# ACTION ITEM
Give back exactly the lines from the one that includes "Locate an element on the screen. This" to the last line below, both included, and no further lines.

# Stored items
—————

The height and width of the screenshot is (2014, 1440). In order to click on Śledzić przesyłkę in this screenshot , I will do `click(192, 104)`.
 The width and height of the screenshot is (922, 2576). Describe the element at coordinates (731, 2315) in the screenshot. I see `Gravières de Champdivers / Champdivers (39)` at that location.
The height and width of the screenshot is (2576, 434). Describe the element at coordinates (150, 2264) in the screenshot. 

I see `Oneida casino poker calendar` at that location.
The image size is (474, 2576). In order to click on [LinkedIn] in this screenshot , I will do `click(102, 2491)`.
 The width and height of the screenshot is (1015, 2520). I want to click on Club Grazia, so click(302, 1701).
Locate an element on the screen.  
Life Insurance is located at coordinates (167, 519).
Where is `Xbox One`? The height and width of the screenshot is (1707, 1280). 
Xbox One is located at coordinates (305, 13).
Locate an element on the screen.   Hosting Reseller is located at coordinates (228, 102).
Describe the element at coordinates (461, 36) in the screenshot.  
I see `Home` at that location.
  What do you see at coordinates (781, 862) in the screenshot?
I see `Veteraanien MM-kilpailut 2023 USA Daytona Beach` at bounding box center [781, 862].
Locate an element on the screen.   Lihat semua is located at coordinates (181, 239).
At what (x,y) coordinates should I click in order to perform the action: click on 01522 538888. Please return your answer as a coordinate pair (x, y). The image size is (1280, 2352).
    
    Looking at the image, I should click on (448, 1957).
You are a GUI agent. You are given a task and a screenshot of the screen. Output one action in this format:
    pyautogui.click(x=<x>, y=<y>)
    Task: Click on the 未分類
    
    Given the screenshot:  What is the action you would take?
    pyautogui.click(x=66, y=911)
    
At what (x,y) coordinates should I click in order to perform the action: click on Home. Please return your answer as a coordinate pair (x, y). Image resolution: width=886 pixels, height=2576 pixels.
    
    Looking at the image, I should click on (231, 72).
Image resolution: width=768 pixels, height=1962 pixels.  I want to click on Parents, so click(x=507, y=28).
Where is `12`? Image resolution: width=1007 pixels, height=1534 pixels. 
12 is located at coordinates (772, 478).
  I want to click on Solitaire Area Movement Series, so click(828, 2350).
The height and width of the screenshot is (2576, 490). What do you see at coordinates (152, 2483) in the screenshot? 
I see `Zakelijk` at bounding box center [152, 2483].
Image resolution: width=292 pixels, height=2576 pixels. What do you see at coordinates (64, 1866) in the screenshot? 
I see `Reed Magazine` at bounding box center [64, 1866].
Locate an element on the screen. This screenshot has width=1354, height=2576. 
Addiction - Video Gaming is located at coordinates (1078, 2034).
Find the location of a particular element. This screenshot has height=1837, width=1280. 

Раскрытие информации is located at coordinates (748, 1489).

—————

# RESPONSE TO THIS EXERCISE
Locate an element on the screen. This screenshot has width=1354, height=2576. 
Addiction - Video Gaming is located at coordinates (1078, 2034).
Find the location of a particular element. This screenshot has height=1837, width=1280. 

Раскрытие информации is located at coordinates (748, 1489).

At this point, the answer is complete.